Основным лейт-мотивом, пронизывающим все его творчество и варьирующимся в самым разнообразных сочетаниях, является жалоба на горькую долю.
‘Эх ты, доля, ах ты, доля,
Доля бедняка!
Тяжела ты, безотрадна,
Тяжела, горька!’.
И. Суриков выступил со своими первыми произведениями в 1863 году, спустя два года после знаменитой реформы ‘освобождения’ крестьян.
Эта реформа не только, как известно, освободила крестьян ‘от необходимых для их хозяйства водопоев, выгонов и т. п.’, вкроила крестьянскую землю ‘клином между помещичьими так, чтобы господам помещикам был обеспечен чрезвычайно важный и чрезвычайно благородный доход от взысканий за потравы и пр.’, но и определил’ направление хозяйственного развития крестьянской общины, именно в образовании сельской буржуазии и вытеснении массы беднейших в ряды пролетариата. (Н. Ленин. Аграрный вопрос к концу XIX века, т. IX).
Но выталкиваемая из деревни крестьянская беднота неприветливо встречалась и городом. Ожесточенная борьба за кусок хлеба сопровождала его и там. Создавалось положение между молотом и наковальней.
Пассивное недовольство и недоумение, как основное идейно-психологическое отношение к действительности, предопределяется всеми условиями социального бытия деревенского полупролетариата. Выталкиваемый из деревни и не принимаемый городом, он особенно остро испытывает материальную беспочвенность, социальную несправедливость и противоречия.
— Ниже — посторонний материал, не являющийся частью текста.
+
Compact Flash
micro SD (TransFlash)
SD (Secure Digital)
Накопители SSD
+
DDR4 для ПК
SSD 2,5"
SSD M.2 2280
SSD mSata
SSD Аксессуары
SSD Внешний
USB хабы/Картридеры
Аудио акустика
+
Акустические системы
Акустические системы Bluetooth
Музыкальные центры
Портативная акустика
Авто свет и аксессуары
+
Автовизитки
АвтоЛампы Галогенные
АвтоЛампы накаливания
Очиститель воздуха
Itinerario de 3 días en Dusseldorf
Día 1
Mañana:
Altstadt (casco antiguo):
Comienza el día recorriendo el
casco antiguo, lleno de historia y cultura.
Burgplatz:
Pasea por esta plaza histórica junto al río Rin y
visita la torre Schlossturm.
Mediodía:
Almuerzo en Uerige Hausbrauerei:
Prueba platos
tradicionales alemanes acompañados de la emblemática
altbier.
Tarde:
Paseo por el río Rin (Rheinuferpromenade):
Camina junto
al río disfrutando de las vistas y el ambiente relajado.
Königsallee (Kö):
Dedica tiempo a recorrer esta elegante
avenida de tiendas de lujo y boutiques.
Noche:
Это социальное бытие определило в творчестве И. Сурикова и неприязнь к городу, и идеализацию природы, и мотивы собственничества.
Неприемлющий деревенского полупролетария город представляется Сурикову ‘душным’, ‘грязным’, давящшм все лучшие человеческие проявления.
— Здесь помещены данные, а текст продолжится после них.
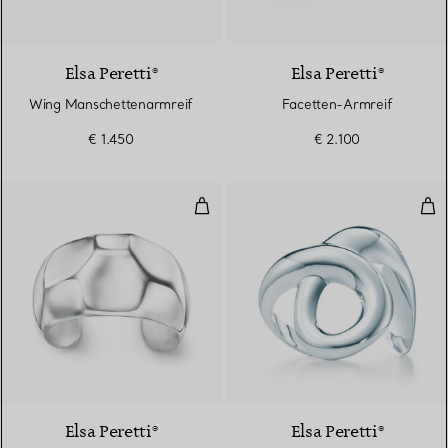
Elsa Peretti®
Elsa Peretti®
Wing Manschettenarmreif
Facetten-Armreif
€ 1.450
€ 2.100
Facetten-Armreif
E M
Elsa Peretti®
Elsa Peretti®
Удушающему человеческую мысль городу Суриков противопоставляет тихость, чистоту и яркость природы.
Недаром, заканчивая описание летних сумерек, он восклицает:
Природа мать! Врачуй и дай мне силы снова. (‘Сумерки’).
Природа, несомненно, являлась для него также и олицетворением воли, свободы.
Выталкиваемый из деревни и обрекаемый на жесточайшую борьбу за существование в городе, сельский полупролетариат не имел достаточных предпосылок в своем общественном бытии и для материалистического осознания системы классовых отношений современного ему общества, и для уяснения своего развития вне капиталистического пути.
Идеал крестьянства и даже беднейшего крестьянства той поры — сытость способ его достижения — индивидуальное обогащение. Но не путем эксплотации, хищничества, а путем личного труда. Это выпукло и выражается в поэме ‘Клад’, в которой рассказывается как размотавшие состояние отца, но по совету своего соседа принявшийся за труд —
От трудов, работы,
Зажил Тит богато,
Двор скотом стал полон,
А достатком хата.
Но Суриков все же был передовым, сыном беднейшего крестьянства, стремившимся преодолеть его ограниченность.
Если стихотворение ‘Тяжело и грустно’, напечатанное в 1866 году в журнале ‘Развлечение’ и перепечатанное в 1871 г. в первом издании сборника стихов, заканчивается:
‘И невольно в сердце зависть закипает
На того, кто в свете
Злой нужды не знает,—
то в издании 1875 года эта концовка изменяется следующим образом:
‘И невольно в сердце
Злоба закипает
На того, кто в свете
Злой нужды не знает’.
От индивидуалистической зависти поэт переходит к классовой злобе.
Это изменение не случайно для И. Сурикова. Его творчество проявляло тенденцию все большего увеличения социально-действенных мотивов. Его позднейшие стихотворения: ‘Купец’, ‘Умирающая швейка’, ‘Наши песни’ (ответ дворцовым критикам), ‘Кабинетным поэтам’ и другие насыщены уже не терпимостью, пассивным недовольством, а подлинной классовой ненавистью, пафосом классовой борьбы.
Преодолевая ограниченность своего класса, И. Суриков от недоумения перед действительностью, от пассивного недовольства переходил в своем творчестве к песням классовой борьбы, к песням, классовой ненависти.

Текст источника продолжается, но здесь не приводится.